Could you explain what code you are concerned about that this change breaks, and if it differs from either of these cases?

from rust.

flaub avatar flaub commented on July 29, 2024

Here's my problem with this, the ZST is somehow being extended to a type that isn't a ZST or could be changed to a DST.

For instance:

let mut buf: &[u8] = &[]; // starts off as a ZST
buf = &[1]; // clearly not a ZST

It feels like a ZST should only exist in the context of construction, but in later contexts, the type alone is not enough to express that something is a ZST. Like &[] is fine, but if I assign it to a &[u8] it feels like all bets are off.

The code where I am running into issues is similar to FFI. In our case it's a syscall that is used for interfacing a guest running in a virtual machine with a host. The actual test case is:

let mut input: &[u8] = &[];
let mut input_len: usize = 0;

for _ in 0..count {
    let host_data = env::send_recv_slice::<u8, u8>(SYS_MULTI_TEST, &input[..input_len]);

    input = bytemuck::cast_slice(host_data);
    input_len = input.len();
}

The env::send_recv_slice calls a syscall which operates on pointers and eventually operates on raw u32 values.

I think everything would be fine if we could just detect (ideally at compile-time) and disallow ZSTs from calling send_recv_slice, the signature is:

pub fn send_recv_slice<T: Pod, U: Pod>(syscall_name: SyscallName, to_host: &[T]) -> &'static [U]

which eventually calls:

/// Exchange data with the host.
pub fn syscall(syscall: SyscallName, to_host: &[u8], from_host: &mut [u32]) -> syscall::Return {
    unsafe {
        syscall_2(
            syscall,
            from_host.as_mut_ptr(),
            from_host.len(),
            to_host.as_ptr() as u32,
            to_host.len() as u32,
        )
    }
}

from rust.

flaub avatar flaub commented on July 29, 2024

I suppose we could check for a buf.len() == 0 and pass a null pointer instead, but now we need to add extra logic and in our context, every cycle is very precious.

from rust.

workingjubilee avatar workingjubilee commented on July 29, 2024

So the syscall itself performs undefined behavior on being told that it should read and write 0 bytes, and you do not have control over how it behaves?

from rust.

asquared31415 avatar asquared31415 commented on July 29, 2024

You should not be accessing more than 0 bytes behind a slice with length 0, that's UB no matter where the pointer is. I don't see the issue here without knowing exactly what you're doing with that pointer.

from rust.

workingjubilee avatar workingjubilee commented on July 29, 2024

Here's my problem with this, the ZST is somehow being extended to a type that isn't a ZST or could be changed to a DST.
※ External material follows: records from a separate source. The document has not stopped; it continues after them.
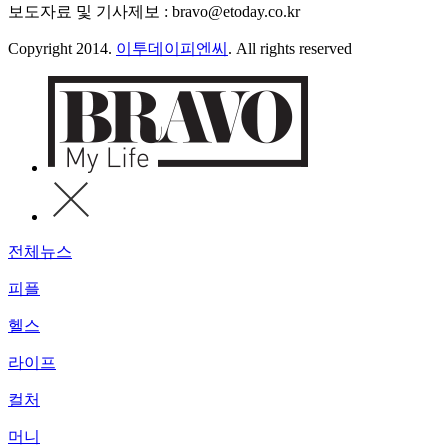
보도자료 및 기사제보 : bravo@etoday.co.kr
Copyright 2014.
이투데이피엔씨
. All rights reserved
전체뉴스
피플
헬스
라이프
컬처
머니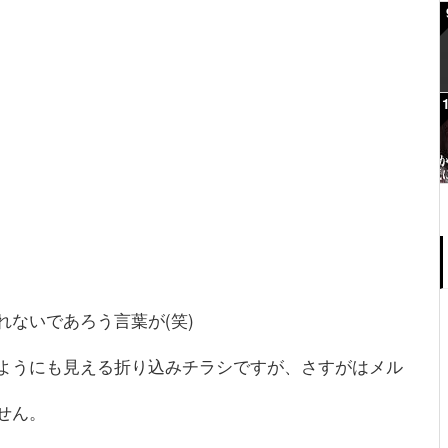
ないであろう言葉が(笑)
ようにも見える折り込みチラシですが、さすがはメル
せん。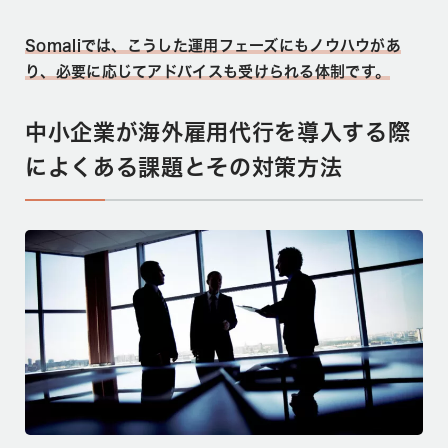
Somaliでは、こうした運用フェーズにもノウハウがあ
り、必要に応じてアドバイスも受けられる体制です。
中小企業が海外雇用代行を導入する際
によくある課題とその対策方法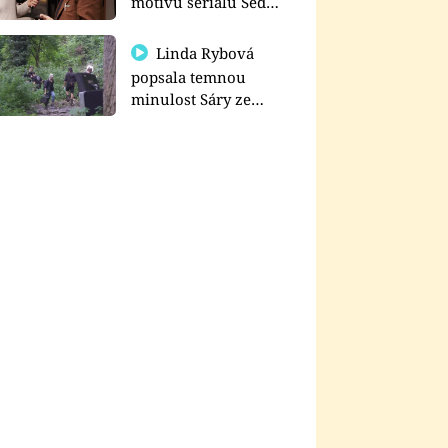
motivu seriálu Sedm
schodů k moci
Linda Rybová
popsala temnou
minulost Sáry ze
seriálu Zákony vlka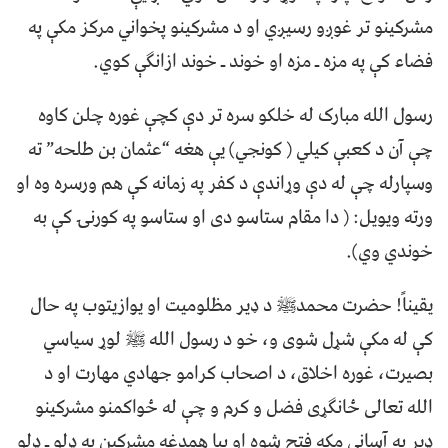
مشرکينو تر غوږو رسيږي او د مشرکينو پخواني مرکز مکې په
فضاء کې په مزه ـ مزه او خوند ـ خوند ازانګې کوي.
رسول الله مبارک له خلکو سره تر دې کچې غوره چلن کاوه
چې آن د کعبې کيلي ( کونجي) يې هغه “عثمان بن طلحه” ته
وسپارله چې له دې وړاندې د کفر په زمانه کې هم ورسره وه او
ورته ويويل: ( دا مقام ستاسو دى او ستاسو په کورنۍ کې به
خوندي وي).
يقيناً! حضرت محمدﷺ د ډير مظلوميت او يوازيتوب په حال
کې له مکې شړل شوى و، خو د رسول الله ﷺ لوړ سياسي
بصيرت، غوره اخلاق، د اصحاب کرامو جهادي مهارت او د
الله تعالى ځانګړى فضل و کرم و چې له ځواکمنو مشرکينو
ډير په آساني مکه فتح شوه او بيا همدغه مشرکين په ډلو ـ ډلو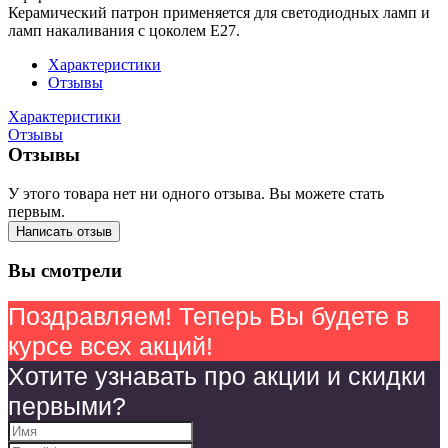
Керамический патрон применяется для светодиодных ламп и
ламп накаливания с цоколем Е27.
Характеристики
Отзывы
Характеристики
Отзывы
Отзывы
У этого товара нет ни одного отзыва. Вы можете стать
первым.
Написать отзыв
Вы смотрели
Поздравляем! Теперь Вы будете в
курсе всех акций!
Хотите узнавать про акции и скидки
первыми?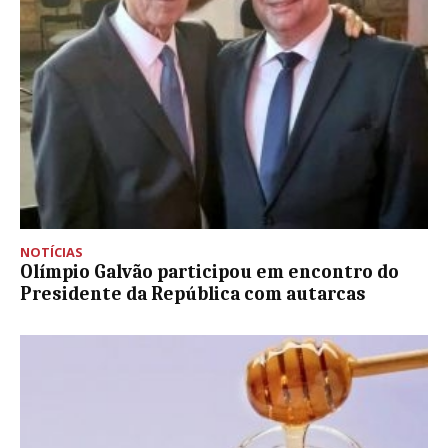
NOTÍCIAS
Olímpio Galvão participou em encontro do
Presidente da República com autarcas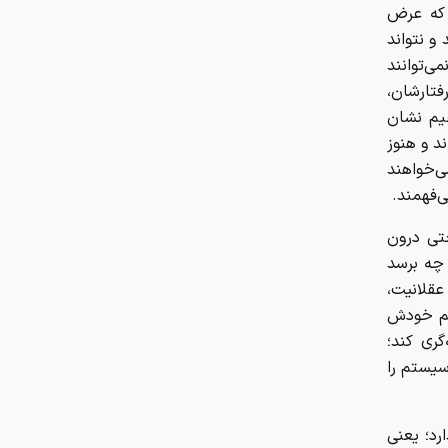
 که عرض
و نتواند
‌توانند
فتارشان،
یم نشان
ند و هنوز
می‌خواهند
‌فهمند.
حتی درون
چه برسد
عقلانیت،
تم خودش
ری کند؛
سیستم را
م که سیستم، یادگیری عمیق(Deep Learning) ندارد؛ یعنی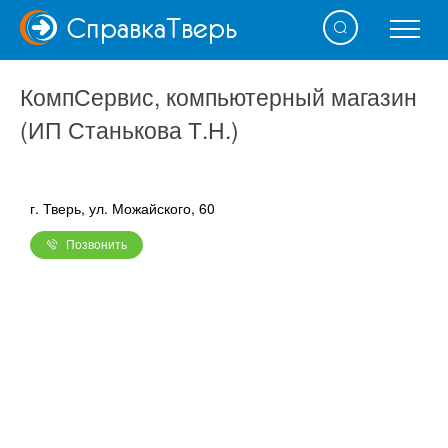
Справка
Тверь
КомпСервис, компьютерный магазин
(ИП Станькова Т.Н.)
г. Тверь, ул. Можайского, 60
Позвонить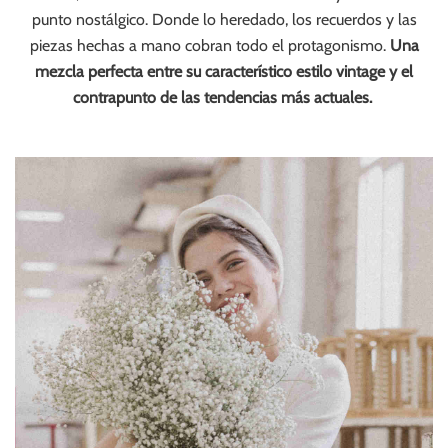
punto nostálgico. Donde lo heredado, los recuerdos y las
piezas hechas a mano cobran todo el protagonismo.
Una
mezcla perfecta entre su característico estilo vintage y el
contrapunto de las tendencias más actuales.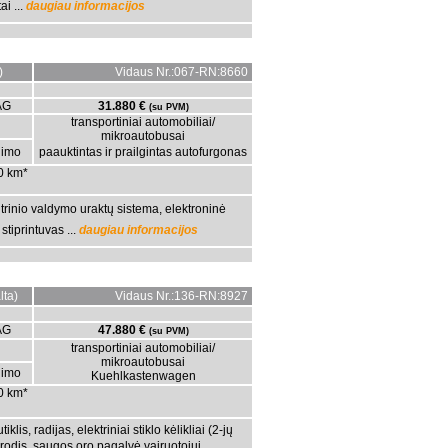
i ...
daugiau informacijos
)
Vidaus Nr.:067-RN:8660
AG
31.880 €
(su PVM)
transportiniai automobiliai/
mikroautobusai
gimo
paauktintas ir prailgintas autofurgonas
00 km*
trinio valdymo uraktų sistema, elektroninė
tiprintuvas ...
daugiau informacijos
ta)
Vidaus Nr.:136-RN:8927
AG
47.880 €
(su PVM)
transportiniai automobiliai/
mikroautobusai
gimo
Kuehlkastenwagen
00 km*
is, radijas, elektriniai stiklo kėlikliai (2-jų
drodis, saugos oro pagalvė vairuotojui,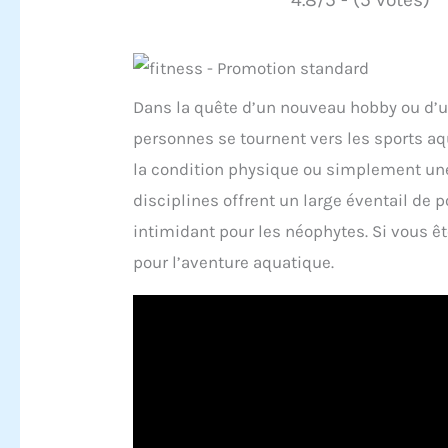
Dans la quête d’un nouveau hobby ou d’u
personnes se tournent vers les sports aqu
la condition physique ou simplement une 
disciplines offrent un large éventail de p
intimidant pour les néophytes. Si vous ête
pour l’aventure aquatique.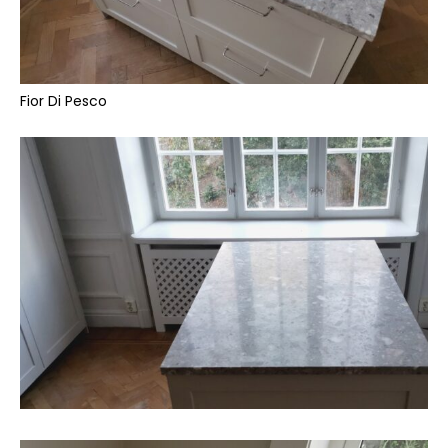
Fior Di Pesco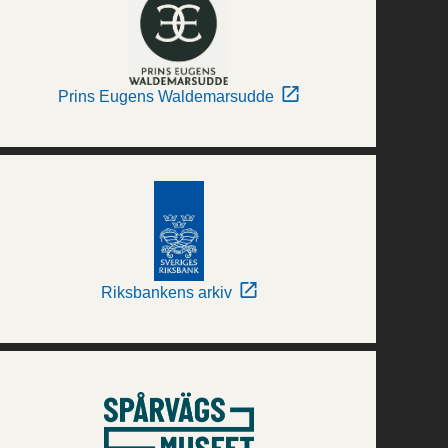
Prins Eugens Waldemarsudde
Riksbankens arkiv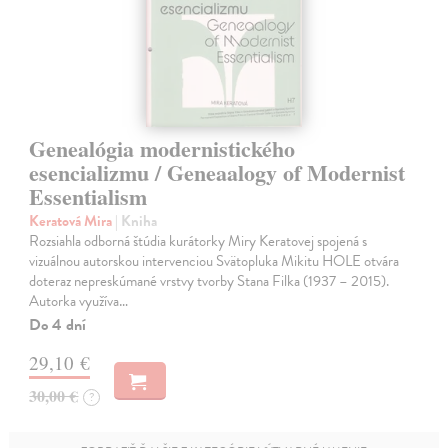
Genealógia modernistického
esencializmu / Geneaalogy of Modernist
Essentialism
Keratová Mira
| Kniha
Rozsiahla odborná štúdia kurátorky Miry Keratovej spojená s
vizuálnou autorskou intervenciou Svätopluka Mikitu HOLE otvára
doteraz nepreskúmané vrstvy tvorby Stana Filka (1937 – 2015).
Autorka využíva…
Do 4 dní
29,10 €
30,00 €
?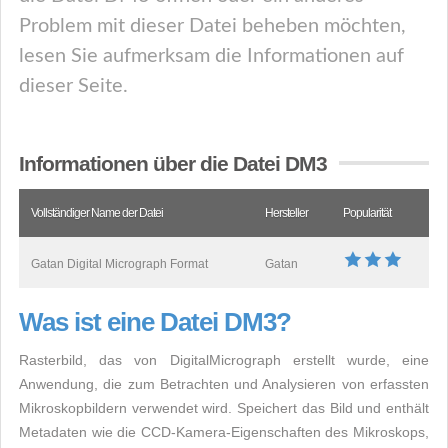
Problem mit dieser Datei beheben möchten,
lesen Sie aufmerksam die Informationen auf
dieser Seite.
Informationen über die Datei DM3
Vollständiger Name der Datei
Hersteller
Popularität
Gatan Digital Micrograph Format
Gatan
Was ist eine Datei DM3?
Rasterbild, das von DigitalMicrograph erstellt wurde, eine
Anwendung, die zum Betrachten und Analysieren von erfassten
Mikroskopbildern verwendet wird. Speichert das Bild und enthält
Metadaten wie die CCD-Kamera-Eigenschaften des Mikroskops,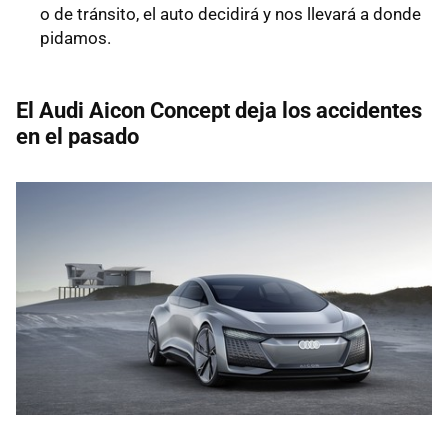
o de tránsito, el auto decidirá y nos llevará a donde
pidamos.
El Audi Aicon Concept deja los accidentes
en el pasado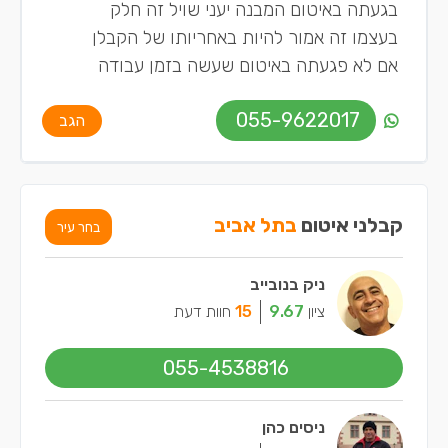
בגעתה באיטום המבנה יעני שויל זה חלק
בעצמו זה אמור להיות באחריותו של הקבלן
אם לא פגעתה באיטום שעשה בזמן עבודה
055-9622017
הגב
קבלני איטום
בתל אביב
בחר עיר
ניק בנובייב
ציון
9.67
15
חוות דעת
055-4538816
ניסים כהן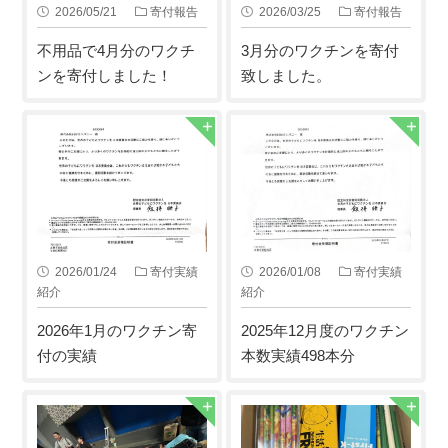
2026/05/21
寄付報告
2026/03/25
寄付報告
不用品で4月分のワクチ
3月分のワクチンを寄付
ンを寄付しました！
致しました。
2026/01/24
寄付実績
2026/01/08
寄付実績
紹介
紹介
2026年1月のワクチン寄
2025年12月度のワクチン
付の実績
本数実績498本分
What, exactly, is the actual problem? Does the program now segfault where it previously did not?

from rust.

flaub avatar flaub commented on July 29, 2024

In our hypervisor, we are checking that addresses that are sent from the guest do not land in the NULL page (0x0000 - 0x0400). This breaks that assumption and so an assertion is firing.

I think we were under the impression that a pointer would always look and feel like a pointer, and that it would come from a region of memory that was either in .data, .sdata, in the heap, or on the stack. To come across a pointer with the value of 0x01 is odd.

I suppose we can add more checks that if a slice has a length of 0 then we must treat the pointer as garbage. It's just strange to see this behavior change in a minor release of the language.

from rust.

workingjubilee avatar workingjubilee commented on July 29, 2024

There is no requirement I am aware of that a pointer to a 0-length slice must point inside the range of any of the locations you mentioned.

from rust.

workingjubilee avatar workingjubilee commented on July 29, 2024

It would be, for instance, also permissible for us to make these pointers all instead point at 0x8000_0000_0000_0000 (aka isize::MIN). That would not trigger your assert but would not make more sense if you assume that it has to have bytes behind it somewhere.

from rust.

saethlin avatar saethlin commented on July 29, 2024

Also I'm surprised you didn't run into this before, empty Vecs have used these same addresses forever.

fn main() {
    let v: Vec<u8> = Vec::new();
    println!("{:?}", v.as_ptr());
}

prints 0x1 since Rust 1.0.

from rust.

tgross35 avatar tgross35 commented on July 29, 2024

Iirc zero-sized pointers often get their values from the logic of ptr::dangling. Which has been true for heap allocations for a while, maybe only more recently for things that don't go through an allocator? This is usually okay because attempting to access a zero-sized pointer should never happen.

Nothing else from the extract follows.